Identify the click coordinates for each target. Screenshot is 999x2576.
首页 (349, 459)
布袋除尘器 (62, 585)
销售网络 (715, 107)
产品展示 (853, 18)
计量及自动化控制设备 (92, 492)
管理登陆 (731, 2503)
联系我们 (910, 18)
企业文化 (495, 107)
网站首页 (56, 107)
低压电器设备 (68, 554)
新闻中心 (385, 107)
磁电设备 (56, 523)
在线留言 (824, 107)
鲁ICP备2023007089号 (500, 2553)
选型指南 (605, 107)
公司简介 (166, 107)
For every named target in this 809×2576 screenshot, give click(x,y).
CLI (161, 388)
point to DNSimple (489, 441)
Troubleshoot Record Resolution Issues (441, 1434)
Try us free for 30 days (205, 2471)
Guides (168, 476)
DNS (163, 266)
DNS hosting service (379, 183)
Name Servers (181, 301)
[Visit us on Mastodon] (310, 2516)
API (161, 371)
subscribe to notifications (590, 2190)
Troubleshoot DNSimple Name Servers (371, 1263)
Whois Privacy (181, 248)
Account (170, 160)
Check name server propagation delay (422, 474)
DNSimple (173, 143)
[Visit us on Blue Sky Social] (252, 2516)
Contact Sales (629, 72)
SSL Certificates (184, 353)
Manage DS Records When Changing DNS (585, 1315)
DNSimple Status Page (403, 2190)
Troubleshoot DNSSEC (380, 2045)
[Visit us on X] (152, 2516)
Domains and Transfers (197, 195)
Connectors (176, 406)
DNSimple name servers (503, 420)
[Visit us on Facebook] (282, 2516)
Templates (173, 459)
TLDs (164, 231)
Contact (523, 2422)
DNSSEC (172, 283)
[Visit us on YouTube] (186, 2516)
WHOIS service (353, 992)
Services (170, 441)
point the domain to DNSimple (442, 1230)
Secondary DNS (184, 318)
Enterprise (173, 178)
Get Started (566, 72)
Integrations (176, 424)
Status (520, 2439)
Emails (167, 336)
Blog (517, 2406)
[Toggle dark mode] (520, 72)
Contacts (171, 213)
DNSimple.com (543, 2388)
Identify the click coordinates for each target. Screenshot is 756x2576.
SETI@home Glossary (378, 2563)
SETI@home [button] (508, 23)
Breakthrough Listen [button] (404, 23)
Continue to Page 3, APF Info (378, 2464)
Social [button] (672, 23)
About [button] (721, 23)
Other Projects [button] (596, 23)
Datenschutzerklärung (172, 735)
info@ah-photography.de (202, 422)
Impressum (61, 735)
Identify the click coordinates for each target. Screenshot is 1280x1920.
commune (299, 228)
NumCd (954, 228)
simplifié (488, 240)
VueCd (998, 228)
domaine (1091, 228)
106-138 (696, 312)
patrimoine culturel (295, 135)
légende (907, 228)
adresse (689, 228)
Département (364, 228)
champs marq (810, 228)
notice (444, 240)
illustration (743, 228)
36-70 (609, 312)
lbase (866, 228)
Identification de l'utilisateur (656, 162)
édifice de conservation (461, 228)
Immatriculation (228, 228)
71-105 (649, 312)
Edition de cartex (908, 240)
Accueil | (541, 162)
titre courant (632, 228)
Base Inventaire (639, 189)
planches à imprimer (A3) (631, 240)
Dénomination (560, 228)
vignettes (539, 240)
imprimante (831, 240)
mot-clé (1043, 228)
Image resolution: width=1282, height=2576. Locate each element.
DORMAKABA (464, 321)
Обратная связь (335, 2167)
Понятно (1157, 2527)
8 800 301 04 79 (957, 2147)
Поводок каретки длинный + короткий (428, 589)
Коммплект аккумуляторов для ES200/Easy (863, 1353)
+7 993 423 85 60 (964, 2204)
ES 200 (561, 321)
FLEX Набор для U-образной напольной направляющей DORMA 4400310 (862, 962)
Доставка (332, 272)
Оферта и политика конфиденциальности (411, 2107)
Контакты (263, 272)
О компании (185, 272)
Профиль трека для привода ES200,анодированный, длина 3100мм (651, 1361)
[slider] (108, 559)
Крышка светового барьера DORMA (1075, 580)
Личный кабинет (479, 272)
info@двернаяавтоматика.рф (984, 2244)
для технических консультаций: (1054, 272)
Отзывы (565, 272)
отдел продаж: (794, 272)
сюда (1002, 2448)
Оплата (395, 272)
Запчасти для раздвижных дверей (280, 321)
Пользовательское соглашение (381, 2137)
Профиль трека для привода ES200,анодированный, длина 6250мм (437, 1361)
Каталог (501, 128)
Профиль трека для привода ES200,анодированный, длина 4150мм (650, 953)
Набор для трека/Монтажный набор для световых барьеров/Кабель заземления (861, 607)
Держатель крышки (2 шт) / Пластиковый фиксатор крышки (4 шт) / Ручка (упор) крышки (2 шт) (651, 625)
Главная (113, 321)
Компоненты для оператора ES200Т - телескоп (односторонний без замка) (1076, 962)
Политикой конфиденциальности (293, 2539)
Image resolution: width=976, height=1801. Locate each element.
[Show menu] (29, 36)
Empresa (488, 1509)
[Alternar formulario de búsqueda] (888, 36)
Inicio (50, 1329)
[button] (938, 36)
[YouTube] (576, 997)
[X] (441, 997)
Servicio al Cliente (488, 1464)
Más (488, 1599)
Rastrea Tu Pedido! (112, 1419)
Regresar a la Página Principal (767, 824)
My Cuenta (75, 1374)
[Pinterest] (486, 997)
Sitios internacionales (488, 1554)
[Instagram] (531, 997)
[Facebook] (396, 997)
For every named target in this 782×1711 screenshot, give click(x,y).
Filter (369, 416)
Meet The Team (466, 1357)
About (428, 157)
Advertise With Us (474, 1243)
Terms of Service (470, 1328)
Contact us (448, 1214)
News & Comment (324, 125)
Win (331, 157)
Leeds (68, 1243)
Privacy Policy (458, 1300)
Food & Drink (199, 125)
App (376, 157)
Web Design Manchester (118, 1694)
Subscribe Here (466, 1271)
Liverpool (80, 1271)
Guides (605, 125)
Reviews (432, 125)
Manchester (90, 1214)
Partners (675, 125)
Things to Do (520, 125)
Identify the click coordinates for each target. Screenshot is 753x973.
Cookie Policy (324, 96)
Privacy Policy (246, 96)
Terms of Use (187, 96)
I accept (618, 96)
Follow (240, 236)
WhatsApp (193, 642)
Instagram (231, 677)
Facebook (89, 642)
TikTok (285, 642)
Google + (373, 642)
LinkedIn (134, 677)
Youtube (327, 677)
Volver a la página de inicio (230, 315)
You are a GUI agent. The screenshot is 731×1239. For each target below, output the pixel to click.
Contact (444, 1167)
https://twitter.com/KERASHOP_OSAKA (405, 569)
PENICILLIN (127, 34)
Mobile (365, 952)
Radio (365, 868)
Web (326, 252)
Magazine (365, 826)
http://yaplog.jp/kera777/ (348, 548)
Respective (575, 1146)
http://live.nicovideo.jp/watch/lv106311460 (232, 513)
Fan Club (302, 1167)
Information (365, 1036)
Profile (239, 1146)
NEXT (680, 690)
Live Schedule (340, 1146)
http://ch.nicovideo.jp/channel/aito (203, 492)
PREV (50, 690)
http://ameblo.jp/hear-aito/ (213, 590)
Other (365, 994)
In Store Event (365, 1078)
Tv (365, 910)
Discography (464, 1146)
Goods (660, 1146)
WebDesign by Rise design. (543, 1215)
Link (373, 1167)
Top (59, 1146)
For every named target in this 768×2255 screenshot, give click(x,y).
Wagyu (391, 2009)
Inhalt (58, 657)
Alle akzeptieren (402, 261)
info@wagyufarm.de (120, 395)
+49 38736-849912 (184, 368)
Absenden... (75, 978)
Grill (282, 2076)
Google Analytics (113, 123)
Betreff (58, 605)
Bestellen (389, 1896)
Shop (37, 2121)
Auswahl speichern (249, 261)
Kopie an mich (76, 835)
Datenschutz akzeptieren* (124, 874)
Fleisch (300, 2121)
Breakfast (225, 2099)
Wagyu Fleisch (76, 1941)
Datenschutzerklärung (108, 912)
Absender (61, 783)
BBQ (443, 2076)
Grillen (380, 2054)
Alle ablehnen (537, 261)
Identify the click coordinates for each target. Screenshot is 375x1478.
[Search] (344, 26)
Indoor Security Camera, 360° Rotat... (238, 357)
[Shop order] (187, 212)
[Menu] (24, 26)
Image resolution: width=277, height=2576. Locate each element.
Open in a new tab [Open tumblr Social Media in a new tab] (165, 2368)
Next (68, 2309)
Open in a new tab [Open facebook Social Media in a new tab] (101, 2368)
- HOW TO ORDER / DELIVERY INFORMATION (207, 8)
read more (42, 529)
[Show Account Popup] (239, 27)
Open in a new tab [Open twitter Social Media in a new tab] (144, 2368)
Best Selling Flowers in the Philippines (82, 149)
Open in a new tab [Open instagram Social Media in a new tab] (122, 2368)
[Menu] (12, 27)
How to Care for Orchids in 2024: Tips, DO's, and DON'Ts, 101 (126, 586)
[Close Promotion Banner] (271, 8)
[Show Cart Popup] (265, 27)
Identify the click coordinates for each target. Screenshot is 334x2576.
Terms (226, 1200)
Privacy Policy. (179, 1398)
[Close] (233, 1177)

###

▸ Requirement: Determine the number of lines in the data that include the word "width", and provide that number without comment.

▸ Exercise output: 3